Miriam had undergone a transformation that night. Somehow, some way, she was different. Maybe it had been Rita Zirblanski’s punch that had rattled something loose or maybe the idea of her oncoming death had given her a peace and a serenity she had not known since childhood. Her radical views had softened. Because ultimately, she knew, none of that mattered anymore. None of it.

So when the knocking came at the door an hour before dawn, she just nodded. “Maybe it’s for the best.”

The others stared at her, thinking she was out of her mind.

“I think we’re the last ones,” she told her guests. “Those effing things have been knocking on doors all night, I’d reckon. Being invited in and breaking in when they weren’t. Now we’re all that’s left.”

“The last people?” Russel said.

“Yes, I’m afraid so, son.”

“That’s…that’s ridiculous,” Lou Darin said. “It can’t be. There are 80,000 people in this city. 80,000!”

“Were, I’m afraid. Were.”

The knocking sounded again. Not just the front door now, but the back door, too.
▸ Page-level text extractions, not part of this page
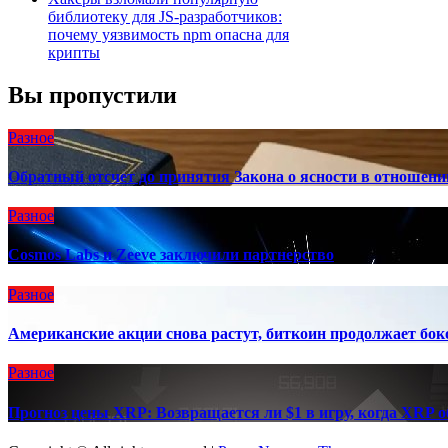
библиотеку для JS-разработчиков:
почему уязвимость npm опасна для
крипты
Вы пропустили
Разное
Обратный отсчет до принятия Закона о ясности в отношен
Разное
Cosmos Labs и Zeeve заключили партнерство
Разное
Американские акции снова растут, биткоин продолжает бок
Разное
Прогноз цены XRP: Возвращается ли $1 в игру, когда XRP 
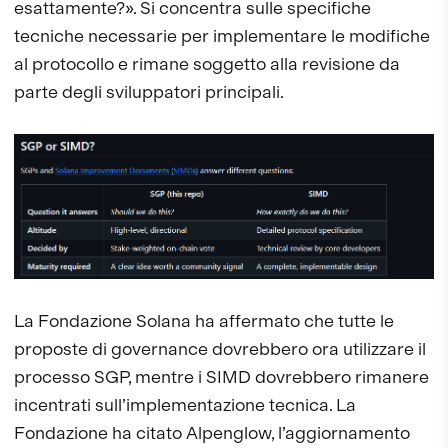
esattamente?». Si concentra sulle specifiche
tecniche necessarie per implementare le modifiche
al protocollo e rimane soggetto alla revisione da
parte degli sviluppatori principali.
La Fondazione Solana ha affermato che tutte le
proposte di governance dovrebbero ora utilizzare il
processo SGP, mentre i SIMD dovrebbero rimanere
incentrati sull’implementazione tecnica. La
Fondazione ha citato Alpenglow, l’aggiornamento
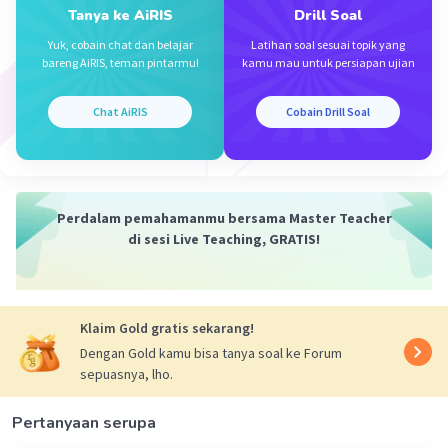
Tanya ke AiRIS
Drill Soal
= 360 cara
Yuk, cobain chat dan belajar
Latihan soal sesuai topik yang
bareng AiRIS, teman pintarmu!
kamu mau untuk persiapan ujian
·
4.0
(
1
)
Balas
Beri Rating
Chat AiRIS
Cobain Drill Soal
S. Amamah
Master Teacher
Mahasiswa/Alumni Universitas Negeri Malang
11 Desember 2023 02:17
Perdalam pemahamanmu bersama Master Teacher
di sesi Live Teaching, GRATIS!
Jawaban terverifikasi
Iklan
Jawaban: 360 cara
Klaim Gold gratis sekarang!
ingat!
Dengan Gold kamu bisa tanya soal ke Forum
jika terdapat suatu kejadian yang dapat
sepuasnya, lho.
diselesaikan dengan n1 cara, n2 cara, n3 cara, dst
maka banyak cara adalah n1 x n2 x n3 x...
Pertanyaan serupa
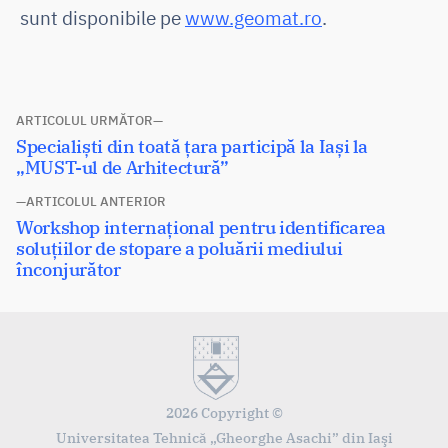
sunt disponibile pe
www.geomat.ro
.
Navigare
ARTICOLUL URMĂTOR
Articolul
Specialiști din toată țara participă la Iași la
în
următor:
„MUST-ul de Arhitectură”
articole
ARTICOLUL ANTERIOR
Articolul
Workshop internațional pentru identificarea
anterior:
soluțiilor de stopare a poluării mediului
înconjurător
2026 Copyright ©
Universitatea Tehnică „Gheorghe Asachi” din Iaşi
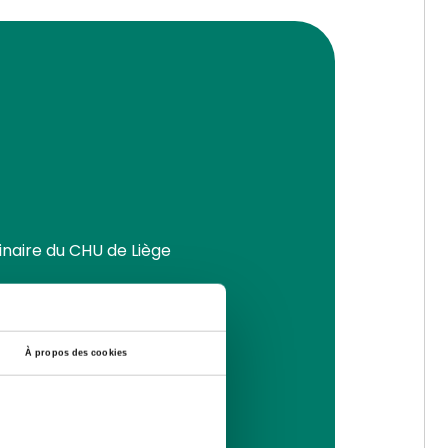
inaire du CHU de Liège
l)
À propos des cookies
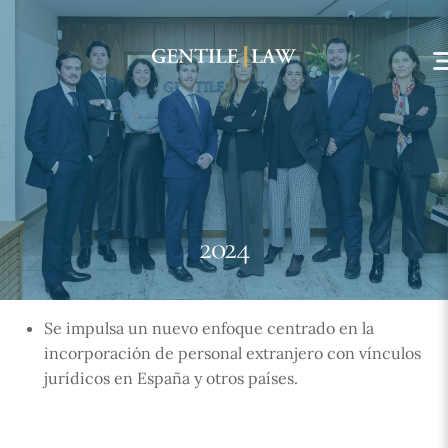
Skip
to
content
2024
Se impulsa un nuevo enfoque centrado en la
incorporación de personal extranjero con vínculos
jurídicos en España y otros países.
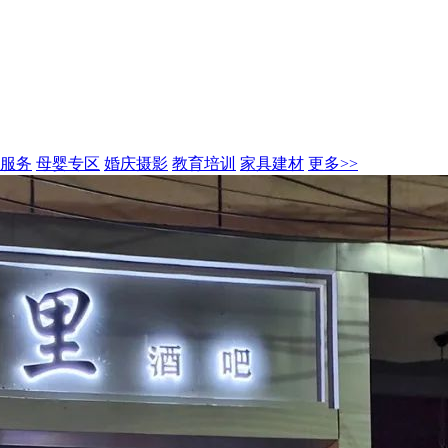
服务
母婴专区
婚庆摄影
教育培训
家具建材
更多>>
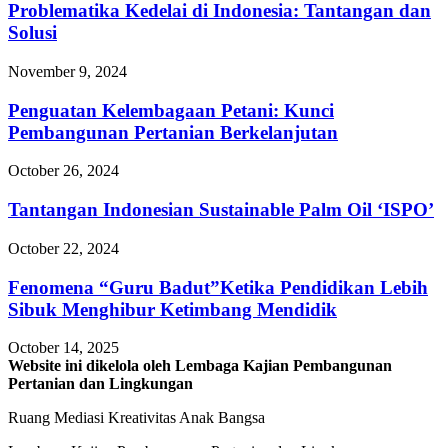
Problematika Kedelai di Indonesia: Tantangan dan
Solusi
November 9, 2024
Penguatan Kelembagaan Petani: Kunci
Pembangunan Pertanian Berkelanjutan
October 26, 2024
Tantangan Indonesian Sustainable Palm Oil ‘ISPO’
October 22, 2024
Fenomena “Guru Badut”Ketika Pendidikan Lebih
Sibuk Menghibur Ketimbang Mendidik
October 14, 2025
Website ini dikelola oleh Lembaga Kajian Pembangunan
Pertanian dan Lingkungan
Ruang Mediasi Kreativitas Anak Bangsa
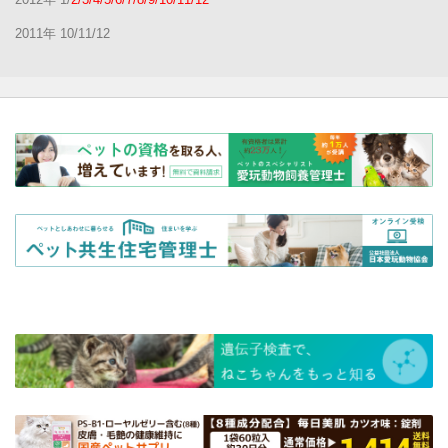
2011年 10/11/12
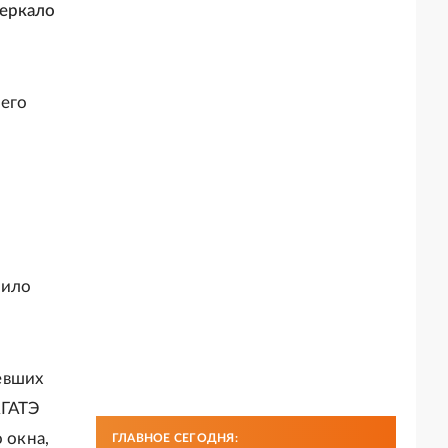
Зеркало
 его
нило
евших
АГАТЭ
 окна,
ГЛАВНОЕ СЕГОДНЯ:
“Maybe…maybe it’s the National Guard,” Margaret said, though she did not seem to believe it.

“No, dear, no,” Miriam told her.

This knocking was slow and monotonous. It wasn’t at all the way someone would knock that needed help or wanted to give it. That would be more of an insistent, quick rapping. And if it were a mere social call?a laughable idea under the circumstances?then it would have carried some sort of rhythm. But this…no this knocking was all wrong. It was a mindless banging. The sort of cadence a machine would produce or something with a mind like one.